• _PROMPT_: Report each line of the data that contains the string "Primavera".

--

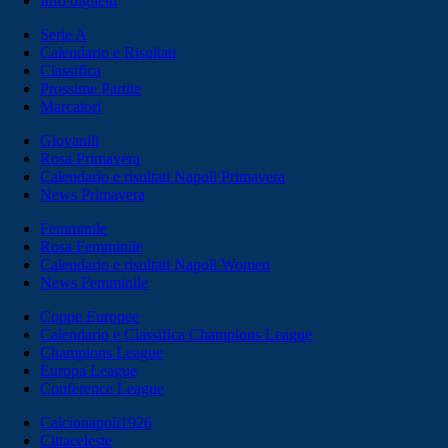
Info biglietti
Serie A
Calendario e Risultati
Classifica
Prossime Partite
Marcatori
Giovanili
Rosa Primavera
Calendario e risultati Napoli Primavera
News Primavera
Femminile
Rosa Femminile
Calendario e risultati Napoli Women
News Femminile
Coppe Europee
Calendario e Classifica Champions League
Champions League
Europa League
Conference League
Calcionapoli1926
Cittaceleste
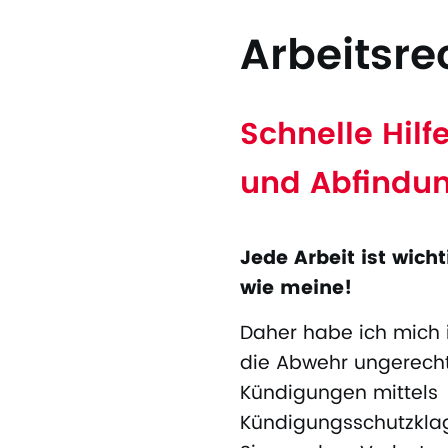
Arbeitsre
Schnelle Hil
und Abfindu
Jede Arbeit ist wich
wie meine!
Daher habe ich mich 
die Abwehr ungerecht
Kündigungen mittels
Kündigungsschutzklag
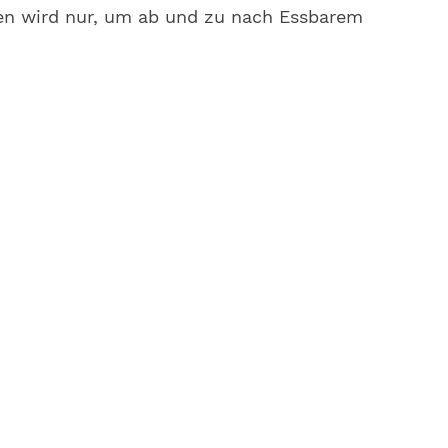
en wird nur, um ab und zu nach Essbarem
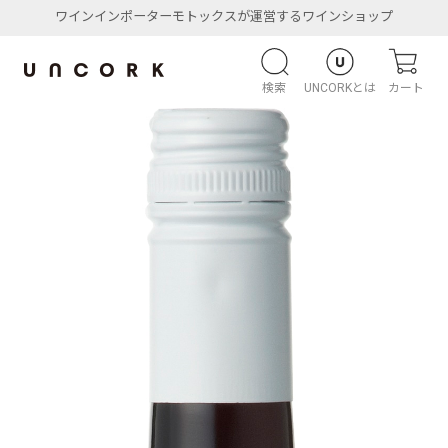
ワインインポーターモトックスが運営するワインショップ
検索
UNCORKとは
カート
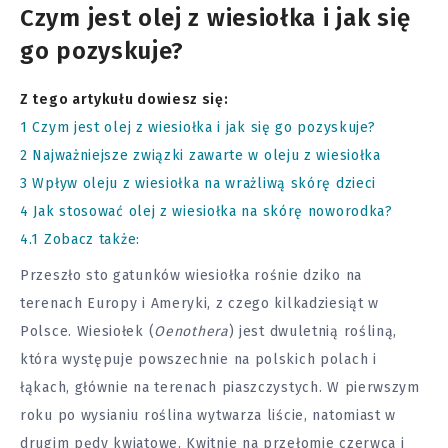
Czym jest olej z wiesiołka i jak się
go pozyskuje?
Z tego artykułu dowiesz się:
1
Czym jest olej z wiesiołka i jak się go pozyskuje?
2
Najważniejsze związki zawarte w oleju z wiesiołka
3
Wpływ oleju z wiesiołka na wrażliwą skórę dzieci
4
Jak stosować olej z wiesiołka na skórę noworodka?
4.1
Zobacz także:
Przeszło sto gatunków wiesiołka rośnie dziko na
terenach Europy i Ameryki, z czego kilkadziesiąt w
Polsce. Wiesiołek (
Oenothera
) jest dwuletnią rośliną,
która występuje powszechnie na polskich polach i
łąkach, głównie na terenach piaszczystych. W pierwszym
roku po wysianiu roślina wytwarza liście, natomiast w
drugim pędy kwiatowe. Kwitnie na przełomie czerwca i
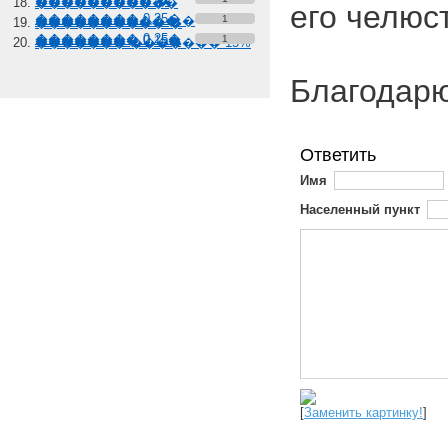
��������� �
�����������
его челюс
�������� 0,25�
����������� �
1
���������� �
�������� 0,25�
�������� 0,15�
1
������� ������� 15%
Благодарю
Ответить
Имя
Населенный пункт
[
Заменить картинку!
]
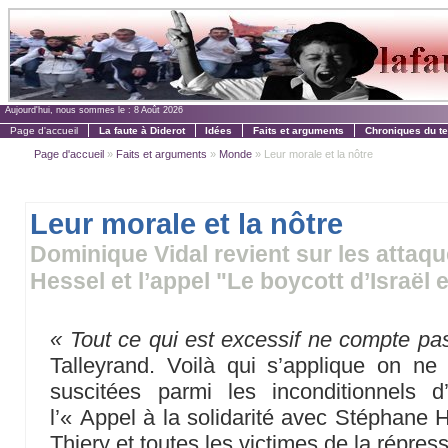
Aujourd'hui, nous sommes le :
8 Août 2026
Page d'accueil
La faute à Diderot
Idées
Faits et arguments
Chroniques du t
Page d'accueil
»
Faits et arguments
»
Monde
» Leur morale et la nôtre
Leur morale et la nôtre
Dominique Vidal revient sur les attaq
Hessel et l’appel "Le boycott d’Israël
« Tout ce qui est excessif ne compte pa
Talleyrand. Voilà qui s’applique on ne
suscitées parmi les inconditionnels 
l’« Appel à la solidarité avec Stéphane
Thiery et toutes les victimes de la répress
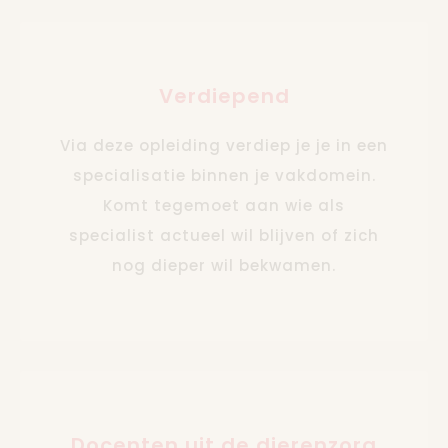
Verdiepend
Via deze opleiding verdiep je je in een
specialisatie binnen je vakdomein.
Komt tegemoet aan wie als
specialist actueel wil blijven of zich
nog dieper wil bekwamen.
Docenten uit de dierenzorg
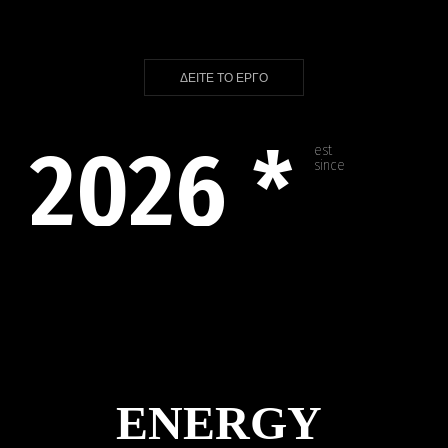
ΔΕΙΤΕ ΤΟ ΕΡΓΟ
2026
*
est
since
ENERGY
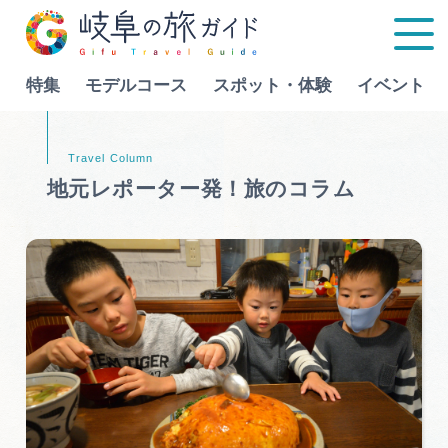
特集
モデルコース
スポット・体験
イベント
Language
地元レポーター発！旅のコラム
特集
モデルコース
行きたいリストを見る
スポット・体験
イベント
グルメ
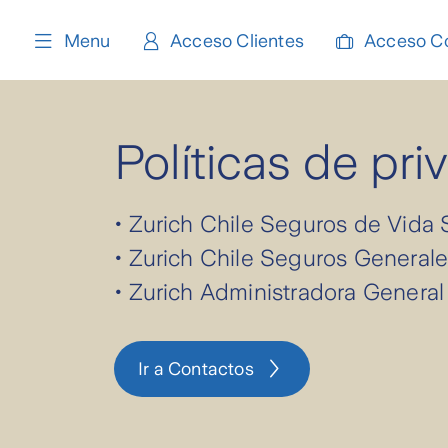
content
Menu
Acceso Clientes
Acceso C
Políticas de pri
• Zurich Chile Seguros de Vida 
• Zurich Chile Seguros Generale
• Zurich Administradora General
Ir a Contactos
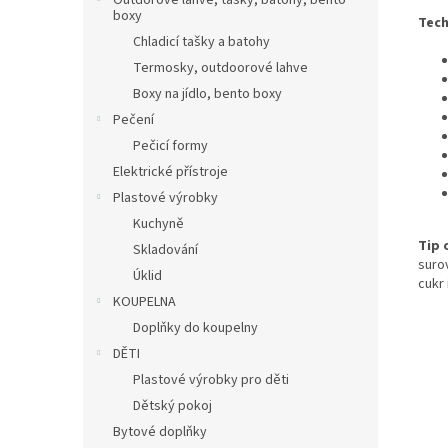
Outdorové láhve, tašky, batohy, bento
boxy
Tec
Chladicí tašky a batohy
Termosky, outdoorové lahve
Boxy na jídlo, bento boxy
Pečení
Pečicí formy
Elektrické přístroje
Plastové výrobky
Kuchyně
Tip 
Skladování
suro
Úklid
cukr
KOUPELNA
Doplňky do koupelny
DĚTI
Plastové výrobky pro děti
Dětský pokoj
Bytové doplňky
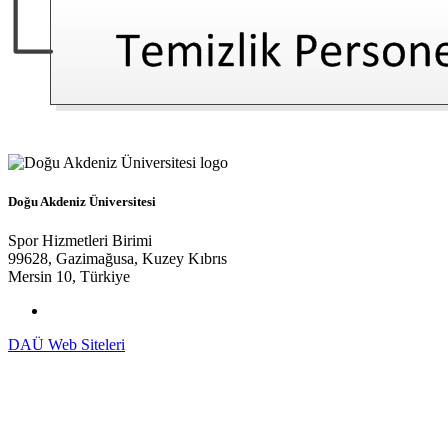
Doğu Akdeniz Üniversitesi
Spor Hizmetleri Birimi
99628, Gazimağusa, Kuzey Kıbrıs
Mersin 10, Türkiye
DAÜ Web Siteleri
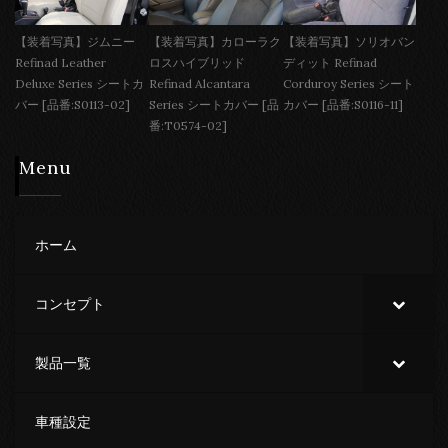
【装着写真】ジムニー
【装着写真】カローラク
【装着写真】ソリオバン
Refinad Leather
ロスハイブリッド
ディット Refinad
Deluxe Series シートカ
Refinad Alcantara
Corduroy Series シート
バー [品番:S0113-02]
Series シートカバー [品
カバー [品番:S0116-11]
番:T0574-02]
Menu
ホーム
コンセプト
製品一覧
車種設定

--

• _REPLY_:
Rosa Primavera
Calendario e risultati Napoli Primavera
News Primavera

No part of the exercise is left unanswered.